Behavior Profile: District Health Management Teams apply funds
Health Goal: Catalyze transformation of a holistic health system to sustain equitable improvements in health for all
District Health Management Teams efficiently apply funds received to identified priority community needs
Percentage of District Health Management Teams that disburse funds to community level authorities, on a quarterly basis

Behavior Analysis

Strategy

BEHAVIOR AND STEPS

What steps are needed to practice this behavior?

District Health Management Teams (DHMTs) efficiently apply funds received to identified priority community needs

  1. Create budget implementation and M& E plans for funds/resources received (both on budget and off budget)
  2. Review budget at least quarterly to make adjustments as activities are carried out and monies spent
  3. Initiate regular quarterly forum to share information on the use of funds/resources with the community
  4. Share findings of these checks and balances and adjustments regularly with the community
  5. Share feedback with Regional Health Management Teams to ensure their continuous engagement

FACTORS

What factors may prevent or support practice of this behavior?
Structural
Accessibility: DHMTS do not apply funds efficiently because they have inadequate qualified staff to effectively plan and apply received funds for health activities.
Accessibility: DHMTs do not apply funds efficiently because they do not receive supervision from RHMTS on the use of the disbursed funds.
Accessibility: DHMTs do not have sufficient funding which prevents district health managers from visiting health zones.
Accessibility: DHMTs do not apply funds efficiently because they do not receive their funding when needed, funds delayed, for planned activities.
Service Experience: DHMTs do not apply funds efficiently because they do not have financial planning tools from national level tailored to their implementation needs.
Internal
Knowledge: DHMTs apply funds efficiently because they receive needed information from pilot implementation of clinic financing in specific zones.
Skills: DHMTs do not apply funds efficiently because they do not have the skills and competencies required for efficiently apply disbursed resources.
Skills: DHMTs do not apply funds efficiently because they have insufficient training to implement plans and protocols.

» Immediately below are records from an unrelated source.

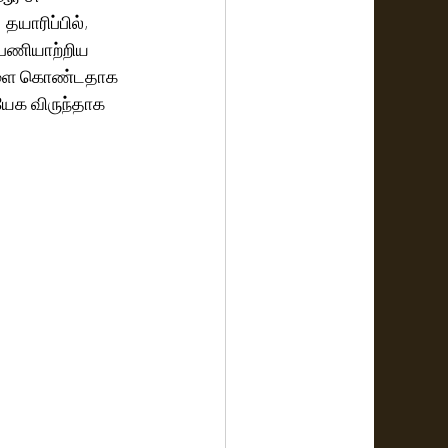
தயாரிப்பில், 
 பணியாற்றிய 
புகளை கொண்டதாக 
யேக விருந்தாக  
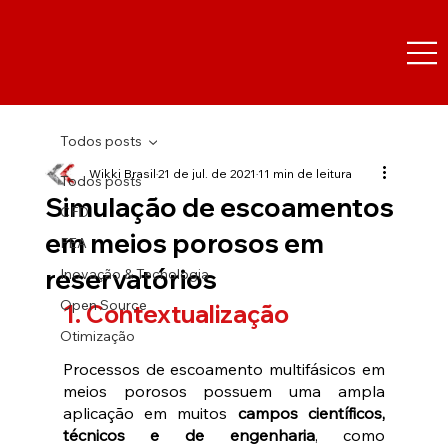
Todos posts
Wikki Brasil
21 de jul. de 2021
11 min de leitura
Todos posts
Simulação de escoamentos
CFD
em meios porosos em
FEA
reservatórios
Inovação & Tecnologia
Open Source
1. Contextualização
Otimização
Processos de escoamento multifásicos em 
meios porosos possuem uma ampla 
aplicação em muitos 
campos científicos, 
técnicos e de engenharia
, como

SUPPORTING ACTORS AND ACTIONS

Who must support the practice of this behavior, and what actions must they take?
Institutional
Policymakers: Review and update staffing and structuring policies and post qualified staff to DHMT.
Policymakers: Advocate for innovative funding of lower levels of health service delivery as part of the universal health coverage goals.
Managers: Train DHMT staff tasked duties.
Managers: , at the regional level, provide regular supportive supervision visits.
Managers: Adopt financial planning and implementation tools tailored to the RHMTs to enable them administer clinics effectively.
Regional and District Officers : Identify training needs of staff and draw up training plans that addresses the knowledge and skills gaps of individuals.

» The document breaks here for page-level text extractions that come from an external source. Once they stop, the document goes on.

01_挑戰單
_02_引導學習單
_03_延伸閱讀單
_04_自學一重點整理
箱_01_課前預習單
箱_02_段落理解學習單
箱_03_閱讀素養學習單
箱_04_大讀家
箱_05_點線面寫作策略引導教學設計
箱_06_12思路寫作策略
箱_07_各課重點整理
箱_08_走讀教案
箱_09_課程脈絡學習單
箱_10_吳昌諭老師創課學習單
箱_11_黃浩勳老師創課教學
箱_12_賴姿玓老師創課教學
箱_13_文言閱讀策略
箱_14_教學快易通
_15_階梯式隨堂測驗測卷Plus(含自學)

POSSIBLE PROGRAM STRATEGIES

What strategies will best focus our efforts based on this analysis?

Strategy requires Communication Support

Enabling Environment
Financing: Utilize innovative funding mechanisms through the National Health Insurance Scheme for health services at clinics.
Institutional Capacity Building: Create training programs on effective financial management of the health zones.
Institutional Capacity Building: Create capacity building program on the use of financial planning tools as part of DHMTs orientation.
Policies and Governance: Prioritize human resource allocation of well trained and qualified staff to insufficiently staffed DHMTs.
Systems, Products and Services
Quality Improvement: Roll out the implementation of the clinics in all health zones.
Demand and Use
Skills Building: Conduct periodic hands on training for DHMT leadership.